The murdered people of Sijekovac are the victims of the first Bosnia and Herzegovina’s war crime. There are many pieces of evidence to that crime, just like there are numerous pieces of evidence to other crimes in Brod the victims of which were Serbs. The case including evidence was submitted on May 22, 2002 to the Hague war crimes tribunal investigators and the Tribunal transferred it to the Prosecutor’s Office of BiH in 2006. The Prosecutor’s Office has not done anything yet to prosecute the crime.
The District Prosecutor’s Office in Doboj has confirmed the indictment against Nijaz Čaušević aka Medo, Marko Miloš, 62, and Miroslav Kopljar, 44, for crimes against the Serb civilians in Sijekovac of 1992. Nijaz Čaušević Medo was the commander of the so-called HVO Intervention Platoon, whose members committed the crime in Sijekovac. The platoon had 68 soldiers.
The Military court of the former Yugoslavia submitted the evidence of the crime committed by the Intervention Platoon to the Doboj District Prosecutor’s Office even back in 1993. It also submitted witness statements and a list of perpetrators’ names. Marko Grabovac thinks that the Prosecutor’s Office of BiH is shrinking from the Sijekovac case in order to avoid the questions that would arise.
It is a public secret that the troops of the then internationally recognised Republic of Croatia entered Brod in the night of March 3, 1992. It is well known that they took part in all crimes in the Brod municipality, including Sijekovac. If this case were opened, everything would start falling into place and Croatia’s role in setting fire to the flames of war in Bosnia and Herzegovina would be exposed.
On March 26, 1992, members of the regular Republic of Croatia Army together with the paramilitary Croatian-Muslim forces from Croatia and Bosnia and Herzegovina killed 19 Serb civilians in Sijekovac. Over the next few days they killed another 41 Serbs. The bodies were then driven by cooler trucks for days, and eventually buried in mass graves or thrown into the Sava.
The search is still on for several other Sijekovac Serbs who are still listed as missing.
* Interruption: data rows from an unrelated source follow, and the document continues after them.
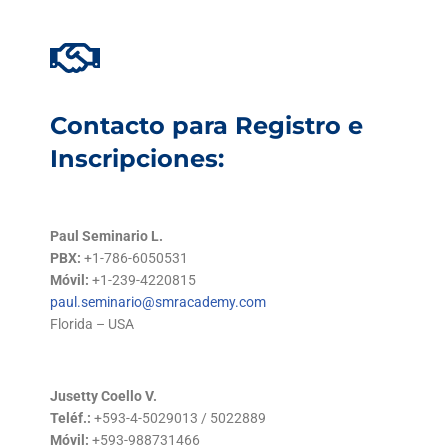
Contacto para Registro e
Inscripciones:
Paul Seminario L.
PBX:
+1-786-6050531
Móvil:
+1-239-4220815
paul.seminario@smracademy.com
Florida – USA
Jusetty Coello V.
Teléf.:
+593-4-5029013 / 5022889
Móvil:
+593-988731466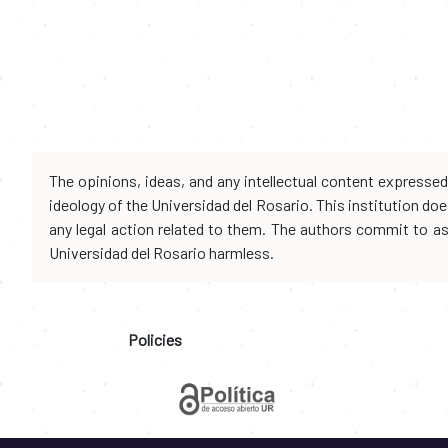
The opinions, ideas, and any intellectual content expresse
ideology of the Universidad del Rosario. This institution d
any legal action related to them. The authors commit to assu
Universidad del Rosario harmless.
Policies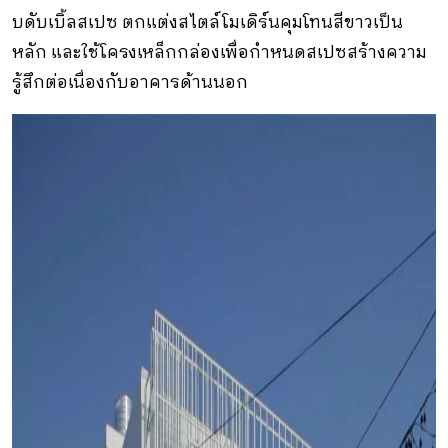
บดับเบิ้ลสเปซ ตกแต่งสไตล์โมเดิร์นคุมโทนสีขาวเป็น
หลัก และใช้โครงเหล็กกล่องเพื่อกำหนดสเปซสร้างความ
รู้สึกต่อเนื่องกับอาคารด้านนอก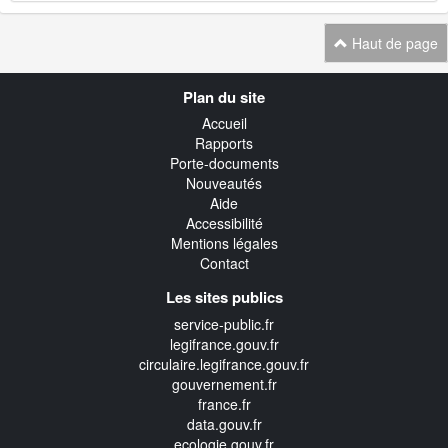
Haut de page
Navigation
Plan du site
transverse
Accueil
Rapports
Porte-documents
Nouveautés
Aide
Accessibilité
Mentions légales
Contact
Les sites publics
service-public.fr
legifrance.gouv.fr
circulaire.legifrance.gouv.fr
gouvernement.fr
france.fr
data.gouv.fr
ecologie.gouv.fr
The persons accused of these crimes are Nijaz Čaušević aka Medo, commander of the HVO Intervention Platoon from Sijekovac, together with the members of the unit, Slavonski Brod HOS commander Ante Prkačin, as well as several others.
At present, the Court of BiH is trying Zemir Kapetanović, who is charged with crimes against Serb civilians and taking part in the execution of civilians on four buses which included the people from Podrinje who has fled the war-affected areas and were planning to cross over to Croatia at Brod and continue the journey to Europe.
A commemoration for the innocent victims, organised by the committee marking significant dates of liberation wars, will take place in Sijekovac on Tuesday. Top officials of the Republic of Srpska and the high representative to Bosnia and Herzegovina have been invited to attend the event.